She stretched carefully so the wires and drip wouldn't catch or yank at the cannula on the back of her freckled hand. The starched nightgown scratched at her skin, and a wave of fatigue made her wince, crushing her as if it were one of the steamrollers working around the clock to repair the Melbourne roads twenty or so storeys below. Penny blinked the sleep from her eyes. Okay, maybe not home today, she conceded silently. But soon. She looked out the window, at the skyline peppered with lights and streams of commuters heading into the city. Commuters that didn't include her, travelling to offices just like the one she had collapsed in three days ago.
Penny's jewellery sparkled under the hospital lights as she pushed aside a bouquet of 'get well soon' flowers and reached for her mobile. She pressed the phone screen, but it remained lifeless. Flat as a tack. Her strawberry-blond hair fell across her face as she wriggled closer to the other bedside table, the one containing four more floral arrangements and her phone charger. Her head and body throbbed in protest as she stretched further and plugged her phone into the charger — the most activity she had undertaken in days. She flopped back onto the pillows, a triumphant smile spreading across her pale face. Couldn't manage that yesterday. I must be on the road to recovery already. The smile stayed on Penny's lips as she closed her eyes and allowed the pain relief to drag her back to the darkness.
* * *
Bright daylight peeked around the edges of the window when Penny woke again. A young nurse padded into the room and swept open the curtains with unreserved efficiency.
'Beautiful day out there, Miss McIntyre. How about that lovely sunshine? You'd pay a mint for that natural light in a city apartment.' Her voice echoed off the industrial-grey walls, her smile as radiant as the streams of golden light pouring through the glass.
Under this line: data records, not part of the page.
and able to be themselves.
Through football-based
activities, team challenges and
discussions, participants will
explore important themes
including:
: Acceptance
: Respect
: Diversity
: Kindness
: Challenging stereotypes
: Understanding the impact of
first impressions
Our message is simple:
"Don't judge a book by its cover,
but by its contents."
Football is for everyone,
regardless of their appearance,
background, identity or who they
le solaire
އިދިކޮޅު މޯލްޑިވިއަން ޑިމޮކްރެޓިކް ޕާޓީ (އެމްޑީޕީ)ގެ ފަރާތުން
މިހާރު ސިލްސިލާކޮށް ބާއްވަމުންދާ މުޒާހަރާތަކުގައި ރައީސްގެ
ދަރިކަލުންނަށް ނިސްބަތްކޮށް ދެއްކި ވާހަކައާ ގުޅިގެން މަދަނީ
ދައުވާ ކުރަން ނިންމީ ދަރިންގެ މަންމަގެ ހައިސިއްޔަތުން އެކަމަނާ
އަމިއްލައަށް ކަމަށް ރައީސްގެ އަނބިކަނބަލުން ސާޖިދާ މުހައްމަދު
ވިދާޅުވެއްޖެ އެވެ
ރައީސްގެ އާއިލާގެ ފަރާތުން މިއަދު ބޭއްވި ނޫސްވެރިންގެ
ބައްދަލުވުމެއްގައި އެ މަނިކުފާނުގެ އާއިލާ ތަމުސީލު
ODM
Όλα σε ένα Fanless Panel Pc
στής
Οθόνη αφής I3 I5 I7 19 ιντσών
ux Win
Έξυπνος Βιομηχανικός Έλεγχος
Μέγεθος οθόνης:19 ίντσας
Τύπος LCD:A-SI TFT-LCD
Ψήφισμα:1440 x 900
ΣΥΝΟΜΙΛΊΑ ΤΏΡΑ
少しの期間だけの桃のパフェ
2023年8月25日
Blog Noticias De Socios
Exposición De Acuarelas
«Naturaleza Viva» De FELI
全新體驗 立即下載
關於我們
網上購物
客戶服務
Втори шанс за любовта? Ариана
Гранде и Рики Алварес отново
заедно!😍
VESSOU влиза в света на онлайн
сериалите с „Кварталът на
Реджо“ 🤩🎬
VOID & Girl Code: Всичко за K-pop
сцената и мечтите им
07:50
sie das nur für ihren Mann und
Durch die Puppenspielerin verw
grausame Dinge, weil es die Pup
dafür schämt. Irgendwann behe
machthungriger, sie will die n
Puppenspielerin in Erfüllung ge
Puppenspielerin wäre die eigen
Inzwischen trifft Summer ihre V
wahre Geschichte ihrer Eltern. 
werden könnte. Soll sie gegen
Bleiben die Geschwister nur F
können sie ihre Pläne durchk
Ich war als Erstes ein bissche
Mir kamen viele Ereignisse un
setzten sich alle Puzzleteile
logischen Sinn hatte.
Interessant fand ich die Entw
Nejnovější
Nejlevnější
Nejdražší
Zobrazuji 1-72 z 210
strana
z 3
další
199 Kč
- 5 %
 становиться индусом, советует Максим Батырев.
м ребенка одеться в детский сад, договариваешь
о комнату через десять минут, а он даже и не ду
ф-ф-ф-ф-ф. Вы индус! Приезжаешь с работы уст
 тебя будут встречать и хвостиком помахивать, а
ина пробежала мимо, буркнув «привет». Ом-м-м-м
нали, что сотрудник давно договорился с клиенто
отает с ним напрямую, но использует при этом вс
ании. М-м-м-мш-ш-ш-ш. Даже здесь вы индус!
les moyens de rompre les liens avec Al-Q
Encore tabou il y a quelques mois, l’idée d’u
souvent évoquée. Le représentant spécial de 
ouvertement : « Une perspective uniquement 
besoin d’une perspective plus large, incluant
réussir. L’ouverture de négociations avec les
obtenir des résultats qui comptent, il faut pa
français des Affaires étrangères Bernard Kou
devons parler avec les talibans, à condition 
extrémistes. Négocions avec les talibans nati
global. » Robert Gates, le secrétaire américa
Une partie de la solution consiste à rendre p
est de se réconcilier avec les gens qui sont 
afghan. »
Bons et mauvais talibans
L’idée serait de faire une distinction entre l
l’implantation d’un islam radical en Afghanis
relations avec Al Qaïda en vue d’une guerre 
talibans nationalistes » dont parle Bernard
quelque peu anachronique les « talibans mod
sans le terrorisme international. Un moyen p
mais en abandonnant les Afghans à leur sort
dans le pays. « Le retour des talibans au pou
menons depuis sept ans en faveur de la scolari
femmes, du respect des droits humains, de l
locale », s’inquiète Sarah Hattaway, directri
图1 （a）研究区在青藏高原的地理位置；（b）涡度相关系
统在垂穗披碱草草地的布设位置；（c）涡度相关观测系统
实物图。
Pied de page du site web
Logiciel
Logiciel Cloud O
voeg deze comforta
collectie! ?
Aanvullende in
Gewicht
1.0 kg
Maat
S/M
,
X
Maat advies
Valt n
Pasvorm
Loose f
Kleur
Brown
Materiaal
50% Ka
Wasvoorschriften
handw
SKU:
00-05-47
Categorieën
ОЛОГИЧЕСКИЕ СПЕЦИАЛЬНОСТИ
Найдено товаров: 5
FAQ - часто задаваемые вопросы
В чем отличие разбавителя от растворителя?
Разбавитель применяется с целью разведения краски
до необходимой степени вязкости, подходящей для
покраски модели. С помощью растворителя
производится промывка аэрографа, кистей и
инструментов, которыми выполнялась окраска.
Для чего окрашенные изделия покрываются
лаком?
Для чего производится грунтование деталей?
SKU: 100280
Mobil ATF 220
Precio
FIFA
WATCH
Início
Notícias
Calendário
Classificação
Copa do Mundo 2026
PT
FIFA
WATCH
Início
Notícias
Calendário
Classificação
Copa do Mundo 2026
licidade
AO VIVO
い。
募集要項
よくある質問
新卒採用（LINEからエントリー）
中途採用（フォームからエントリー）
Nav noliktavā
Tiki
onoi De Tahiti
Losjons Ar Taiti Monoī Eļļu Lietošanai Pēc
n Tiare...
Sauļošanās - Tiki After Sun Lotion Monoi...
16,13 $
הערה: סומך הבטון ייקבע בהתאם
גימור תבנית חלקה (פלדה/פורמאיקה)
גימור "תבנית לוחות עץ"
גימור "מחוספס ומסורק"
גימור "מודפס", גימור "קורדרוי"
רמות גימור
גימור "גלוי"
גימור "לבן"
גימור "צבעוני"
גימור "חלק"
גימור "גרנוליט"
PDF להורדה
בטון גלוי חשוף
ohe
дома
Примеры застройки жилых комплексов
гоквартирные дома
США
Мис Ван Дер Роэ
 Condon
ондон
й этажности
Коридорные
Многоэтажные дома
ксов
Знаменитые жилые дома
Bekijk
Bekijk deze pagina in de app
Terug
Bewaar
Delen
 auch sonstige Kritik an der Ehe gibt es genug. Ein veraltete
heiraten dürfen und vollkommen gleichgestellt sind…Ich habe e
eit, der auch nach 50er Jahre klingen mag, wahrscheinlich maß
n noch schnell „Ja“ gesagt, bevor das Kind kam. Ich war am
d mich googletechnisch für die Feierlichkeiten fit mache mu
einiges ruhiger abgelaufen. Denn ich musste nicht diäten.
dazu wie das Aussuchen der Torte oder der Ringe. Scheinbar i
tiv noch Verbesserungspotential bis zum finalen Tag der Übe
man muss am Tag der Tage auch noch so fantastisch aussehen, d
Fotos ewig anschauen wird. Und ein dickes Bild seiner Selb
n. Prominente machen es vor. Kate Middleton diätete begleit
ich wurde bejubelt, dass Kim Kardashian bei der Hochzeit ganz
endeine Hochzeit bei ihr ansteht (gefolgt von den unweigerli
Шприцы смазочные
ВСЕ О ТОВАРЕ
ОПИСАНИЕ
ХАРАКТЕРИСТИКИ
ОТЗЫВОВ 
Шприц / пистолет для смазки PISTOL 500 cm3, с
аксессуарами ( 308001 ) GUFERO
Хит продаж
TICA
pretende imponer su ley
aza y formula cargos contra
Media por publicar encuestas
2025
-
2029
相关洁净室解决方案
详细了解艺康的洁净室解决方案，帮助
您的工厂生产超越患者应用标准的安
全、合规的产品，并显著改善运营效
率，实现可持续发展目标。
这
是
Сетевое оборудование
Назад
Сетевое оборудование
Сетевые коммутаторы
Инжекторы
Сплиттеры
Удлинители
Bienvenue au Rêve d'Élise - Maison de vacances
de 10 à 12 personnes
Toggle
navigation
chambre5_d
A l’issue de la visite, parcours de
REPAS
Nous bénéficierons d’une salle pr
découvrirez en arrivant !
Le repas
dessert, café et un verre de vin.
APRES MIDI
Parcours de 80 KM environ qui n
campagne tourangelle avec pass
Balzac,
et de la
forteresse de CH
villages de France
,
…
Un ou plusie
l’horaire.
Penny was usually the first to comment on the sunshine and appreciate beauty in all its forms, but from her vantage point in the hospital bed, she couldn't quite muster up the same enthusiasm.
'It's lovely, though I have to admit I'd rather be in my office. I've got loads to do. Do you think I'll be out tomorrow?' Penny's enthusiastic question was met with an amused look from the nurse.
'Return to work tomorrow? Miss McIntyre, you'll be back here within a week if you return to work or any physical activity in the immediate future. Ross River fever is not to be underestimated. You need bed rest and lots of it, if you want to shake this nasty virus.' The nurse bustled around the room, checking the drip and cannula.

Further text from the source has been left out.